Definition
For a vector [latex]z \in \mathbb{R}^m[/latex], the sample variance [latex]\sigma^2[/latex] measures the average deviation of its coefficients around the sample average [latex]\hat{x}[/latex]:
[latex]\begin{align*} \hat{z} &:= \frac{1}{m}(z(1)+\ldots+z(m)), \quad \sigma^2 := \frac{1}{m}\left((z(1)-\hat{z})^2+\ldots+(z(m)-\hat{z})^2\right), \end{align*}[/latex]
Now consider a matrix [latex]X = [x_1, \cdots, x_m] \in \mathbb{R}^{n\times m}[/latex], where each column [latex]x_i[/latex] represents a data point in [latex]\mathbb{R}^n[/latex]. We are interested in describing the amount of variance in this data set. To this end, we look at the numbers we obtain by projecting the data along a line defined by the direction [latex]u \in \mathbb{R}^n[/latex]. This corresponds to the vector in [latex]\mathbb{R}^m[/latex].
[latex]\begin{align*} z &= \begin{pmatrix} u^Tx_1 \\ \vdots \\ u^T x_m \end{pmatrix} = X^T u \in \mathbb{R}^m. \end{align*}[/latex]
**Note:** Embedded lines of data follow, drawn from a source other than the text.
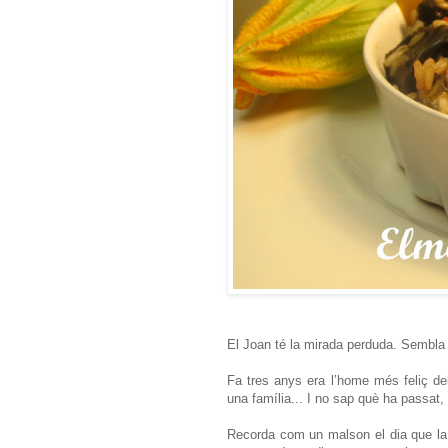
El Joan té la mirada perduda. Sembla q
Fa tres anys era l’home més feliç de
una família... I no sap què ha passat, p
Recorda com un malson el dia que la 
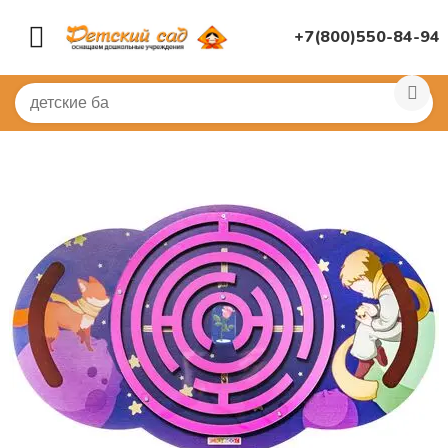
+7(800)550-84-94
Главная
/
СПОРТИВНЫЙ ЗАЛ
/
Балансиры
/
Обучающая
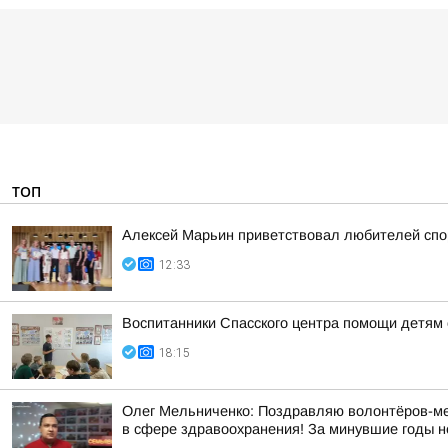
ТОП
Алексей Марьин приветствовал любителей спо
12:33
Воспитанники Спасского центра помощи детям 
18:15
Олег Мельниченко: Поздравляю волонтёров-мед
в сфере здравоохранения! За минувшие годы н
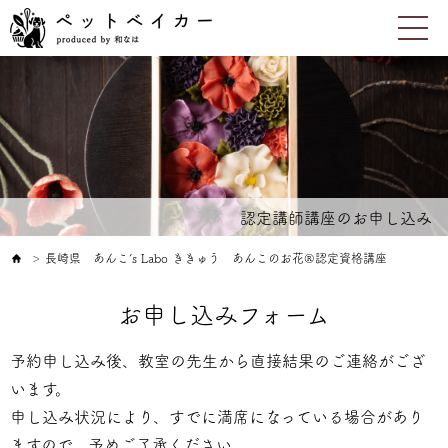
認定講師講座のお申し込み
長崎県 あんこ’s Labo ききゅう あんこのお花®認定資格講座
＞
お申し込みフォーム
予約申し込み後、教室の先生から直接結果のご連絡がござ
います。
申し込み状況により、すでに満席になっている場合があり
ますので、予めご了承ください。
The corresponding sample mean and variance are
[latex]\begin{align*} \hat{z} &= u^T \hat{x}, \quad \sigma^2(u) := \frac{1}{m} \sum\limits_{k=1}^m (u^Tx_k - u^T \hat{x})^2, \end{align*}[/latex]
where [latex]\hat{x} := \displaystyle\frac{1}{m}(x_1 + \cdots + x_m) \in \mathbb{R}^n[/latex] is the sample mean of the vectors [latex]x_1, \cdots, x_m[/latex].
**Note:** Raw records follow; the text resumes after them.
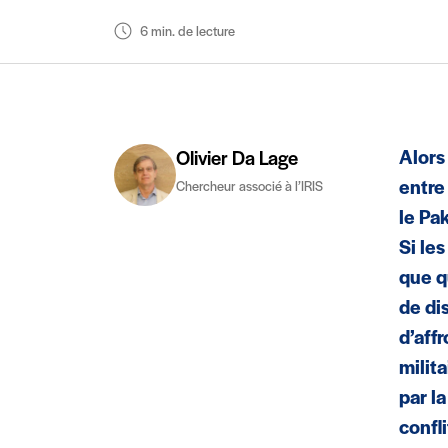
6 min. de lecture
Alors
Olivier Da Lage
entre
Chercheur associé à l’IRIS
le Pa
Si le
que q
de di
d’aff
milit
par l
confl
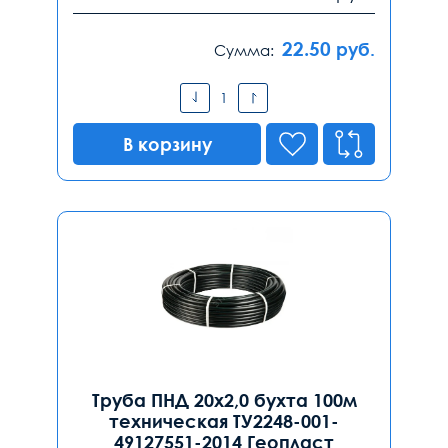
22.50
руб.
Сумма:
В корзину
Труба ПНД 20х2,0 бухта 100м
техническая ТУ2248-001-
49127551-2014 Геопласт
The sample variance along direction [latex]u[/latex] can be expressed as a quadratic form in [latex]u[/latex]:
[latex]\begin{align*} \sigma^2(u) &= \frac{1}{m} \sum_{k=1}^m [u^T(x_k-\hat{x})]^2 = u^T\Sigma u, \end{align*}[/latex]
where [latex]\Sigma[/latex] is a [latex]n \times n[/latex] symmetric matrix, called the sample covariance matrix of the data points:
[latex]\begin{align*} \Sigma &= \frac{1}{m} \sum_{k=1}^m (x_k-\hat{x})(x_k - \hat{x})^T. \end{align*}[/latex]
Properties
The covariance matrix satisfies the following properties:
- The sample covariance matrix allows finding the variance along any direction in data space.
- The diagonal elements of [latex]\Sigma[/latex] give the variances of each vector in the data.
- The trace of [latex]\Sigma[/latex] gives the sum of all the variances.
- The matrix [latex]\Sigma[/latex] is positive semi-definite, since the associated quadratic form [latex]u \rightarrow u^T\Sigma u[/latex] is non-negative everywhere.